The inside story at Bentley Motors

A couple of weeks ago I took two close contacts, one of which was fellow blogger Tim Garratt, for a private tour around the Bentley Motors factory in Crewe. I have been previously as my brother works there. When I left school I wanted to be a car designer or an architect. Clearly I went for the latter, but have loved cars for all of my life.

The Bentley factory is a very special place. Its was built in the 1930’s by Rolls Royce to manufacture the Merlin spitfire engine, they still have one on display in the factory. After the war, Rolls Royce and Bentley motors were made there. In 2002 VW Group had acquired Bentley (while BMW had purchased the Rolls Royce badge). This meant that VW had an amazing team of people who understood Bentley to the core; from the brand and design philosophy, to the exceptionally talented craftsmen and women. Today many of the staff working there have decades of experience, joined by a new generation of staff, who all share a genuine passion for Bentley and ensuring the very best quality in all they do. This is British manufacturing arguably at its best.


Today, Bentley produce their flagship Mulsanne, the brand new Flying Spur, and the hugely successful Continental GT and GT Cabriolet. These cars are actually defined and differentiated by the amount of man-hours and detail involved in their production. They are priced accordingly too.

What is really clever though is the fusion of modern manufacturing with traditional coach building techniques. As you walk around the factory it is clear to see VW Group’s investment and experience has radically updated and improved the efficiency of building cars. However robots do not dominate, in fact there’s hardly any. People still hand-build these cars, with care and skill. This is one of the unique things that reinforces Bentley’s brand and exclusivity. There are many examples of the lengths that Bentley go to source the very best materials, there was one which stood out for me. For a Mulsanne car they use 17 full bull hides for each model! These Bulls are sourced from specific locations where they are not exposed to either barbed wire or insect bites. Bentley’s attention to detail, from source of materials to finish product, is second to none.

As you would expect, these cars are very customisable, in every conceivable way. Customers are taken into a Specification Lounge (equivalent to a first class airport lounge) where they are shown materials and examples of all the things they can choose to make their car ultra-unique. They have even matched a body colour to a customers nail varnish by painting a sample onto the salesmans hand in Dubai! He then flew back and ensured it was built to match. More money than sense perhaps? On the other hand, they get some customers making purchases by telephone by simply saying; “get me a blue GT please”. These cars start at around £115k! You can also purchase a wide range of branded accessories, from clothing to Breitling watches and even Bentley branded carbon fibre skis (for a cool £6000!)
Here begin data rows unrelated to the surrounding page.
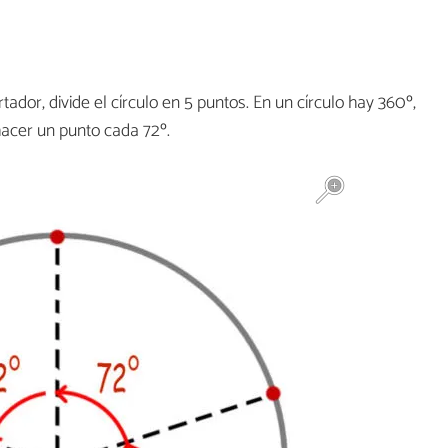
tador, divide el círculo en 5 puntos. En un círculo hay 360º,
 hacer un punto cada 72º.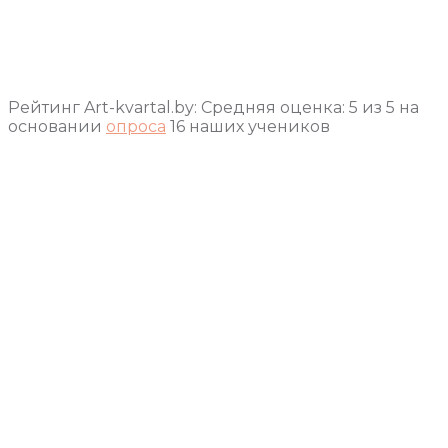
Рейтинг Art-kvartal.by:
Средняя оценка:
5
из
5
на
основании
опроса
16
наших учеников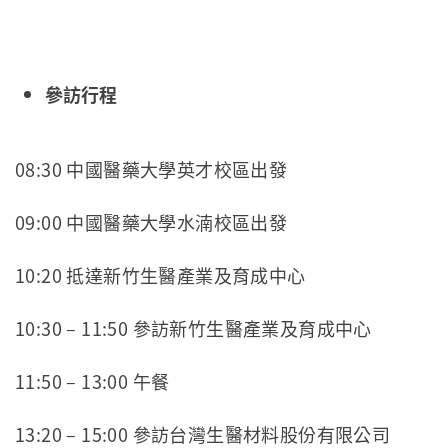
參訪行程
08:30 中國醫藥大學英才校區出發
09:00 中國醫藥大學水湳校區出發
10:20 抵達新竹生醫產業及育成中心
10:30 – 11:50 參訪新竹生醫產業及育成中心
11:50 – 13:00 午餐
13:20 – 15:00 參訪台灣生醫材料股份有限公司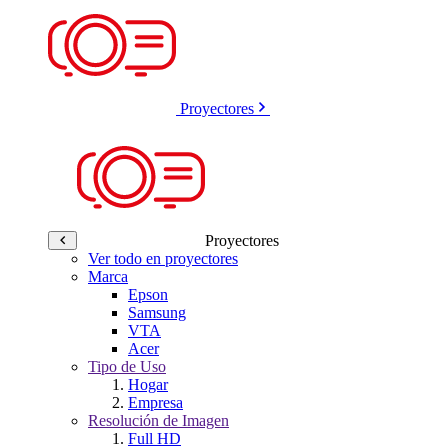
Proyectores
Proyectores
Ver todo en proyectores
Marca
Epson
Samsung
VTA
Acer
Tipo de Uso
Hogar
Empresa
Resolución de Imagen
Full HD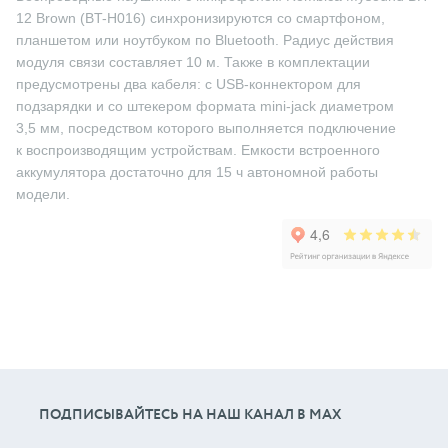
12 Brown (BT-H016) синхронизируются со смартфоном,
планшетом или ноутбуком по Bluetooth. Радиус действия
модуля связи составляет 10 м. Также в комплектации
предусмотрены два кабеля: с USB-коннектором для
подзарядки и со штекером формата mini-jack диаметром
3,5 мм, посредством которого выполняется подключение
к воспроизводящим устройствам. Емкости встроенного
аккумулятора достаточно для 15 ч автономной работы
модели.
ПОДПИСЫВАЙТЕСЬ НА НАШ КАНАЛ В МАХ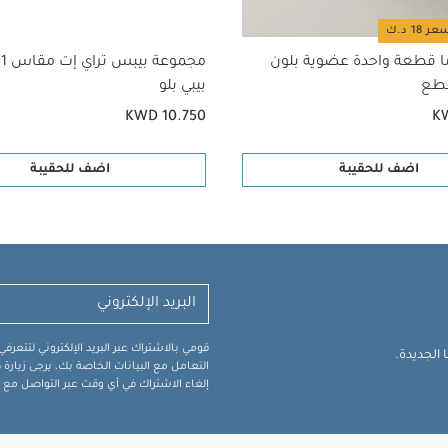
ا قطعة واحدة عضوية بلون
م
بيبي بلو
KWD 10.750
K
اضف للحقيبة
اضف للحقيبة
قومي بالاشتراك عبر البريد الإلكتروني لتتعر
الجديدة.
التعامل مع البيانات الخاصة بك، يرجى زيار
إلغاء الاشتراك في أي وقت عبر التواصل مع فر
The other aspect of the tour I was particularly interested in was the design process. There’s a great quote on the wall at Bentley which I thought I’d share;

photoaEvery Bentley car in the world is designed and manufactured in Crewe. Their largest markets in recent years have been the Middle East and China. Clearly we didn’t go near the design studio, but we were informed about some of their methods. We saw a full scale clay model of a GT. Bentley adopt all sorts of processes to develop the cars design, including the NASA developed 3D printing which we are seeing in Architecture now. Their cars always start with hand-drawn conceptual sketches. Design should always begin with the pure connection of pen and paper, not constrained or influenced by any kind of technology. During the design evolution, Bentley have a ‘design garden’. This is an external space which is used to review and assess design development models in changing lighting natural conditions, either as the design team and/ or with the senior execs for key sign off stages.

What’s next for Bentley? Their uber luxury 4×4 is in development, set to exceed the Range Rover. They also hinted at a potential lightweight fast car – perhaps a competitor to McLaren road cars or of course Ferrari? They will no doubt be extremely careful to avoid becoming too mainstream and diluting their exclusivity, but they have a winning formula at the moment and it would be good to see Bentley evolve further with their luxury heritage.

So Bentley have successfully achieved a phenomenal transformation from being perceived to be a ‘poor mans Roller’, to now being a hugely successful independent brand in their own right – and its all made in Britain!

It was a fascinating experience and inspirational to see the dedication, passion and commitment of so many people in something they clearly love. Also to gain an insight into modern car design and manufacturing was interesting. I think I’ll be ordering a GT at some point in the future. Question is; what colour when the choice is limitless!